▶ Exercise goal:
From the records below, copy out exactly the lines from the one containing "flexões em coletivo, que" to the one containing "natureza da financiarização", both included. Add nothing else.
(Data for analysis Opens)
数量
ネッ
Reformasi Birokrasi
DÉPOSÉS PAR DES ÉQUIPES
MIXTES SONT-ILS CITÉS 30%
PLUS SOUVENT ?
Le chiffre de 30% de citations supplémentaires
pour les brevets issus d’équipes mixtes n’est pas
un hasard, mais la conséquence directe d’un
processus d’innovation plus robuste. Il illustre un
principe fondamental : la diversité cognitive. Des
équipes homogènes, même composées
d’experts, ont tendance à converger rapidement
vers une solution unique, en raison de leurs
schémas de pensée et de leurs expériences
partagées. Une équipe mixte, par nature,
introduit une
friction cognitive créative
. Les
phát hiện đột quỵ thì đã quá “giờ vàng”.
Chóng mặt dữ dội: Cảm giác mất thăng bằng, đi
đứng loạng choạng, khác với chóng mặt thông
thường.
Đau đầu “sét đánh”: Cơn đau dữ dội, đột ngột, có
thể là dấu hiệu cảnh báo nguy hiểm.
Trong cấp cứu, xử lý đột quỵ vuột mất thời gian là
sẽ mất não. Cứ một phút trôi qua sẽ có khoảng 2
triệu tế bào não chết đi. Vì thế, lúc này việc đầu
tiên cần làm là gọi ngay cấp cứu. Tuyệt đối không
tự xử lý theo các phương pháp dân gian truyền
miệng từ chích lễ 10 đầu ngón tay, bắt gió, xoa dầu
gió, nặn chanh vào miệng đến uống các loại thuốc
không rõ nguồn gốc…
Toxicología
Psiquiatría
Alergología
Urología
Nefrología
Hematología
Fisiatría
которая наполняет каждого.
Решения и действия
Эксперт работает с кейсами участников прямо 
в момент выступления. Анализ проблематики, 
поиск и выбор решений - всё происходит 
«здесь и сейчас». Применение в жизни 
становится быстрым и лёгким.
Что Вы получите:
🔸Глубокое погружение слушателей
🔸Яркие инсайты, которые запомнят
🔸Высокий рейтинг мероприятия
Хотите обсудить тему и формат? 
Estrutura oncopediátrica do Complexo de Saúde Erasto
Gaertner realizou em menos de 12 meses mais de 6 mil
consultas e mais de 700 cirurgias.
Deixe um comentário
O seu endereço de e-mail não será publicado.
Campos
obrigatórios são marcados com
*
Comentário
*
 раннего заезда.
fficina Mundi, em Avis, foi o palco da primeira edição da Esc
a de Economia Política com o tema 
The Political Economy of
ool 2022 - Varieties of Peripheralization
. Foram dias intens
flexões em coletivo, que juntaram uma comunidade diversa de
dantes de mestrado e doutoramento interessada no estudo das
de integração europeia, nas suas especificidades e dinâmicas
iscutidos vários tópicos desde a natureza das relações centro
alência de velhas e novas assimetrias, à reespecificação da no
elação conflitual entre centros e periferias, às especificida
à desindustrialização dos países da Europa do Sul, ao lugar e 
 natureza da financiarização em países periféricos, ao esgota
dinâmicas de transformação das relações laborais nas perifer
(Data for analysis Closes)
▶ Output:
flexões em coletivo, que juntaram uma comunidade diversa de
dantes de mestrado e doutoramento interessada no estudo das
de integração europeia, nas suas especificidades e dinâmicas
iscutidos vários tópicos desde a natureza das relações centro
alência de velhas e novas assimetrias, à reespecificação da no
elação conflitual entre centros e periferias, às especificida
à desindustrialização dos países da Europa do Sul, ao lugar e 
 natureza da financiarização em países periféricos, ao esgota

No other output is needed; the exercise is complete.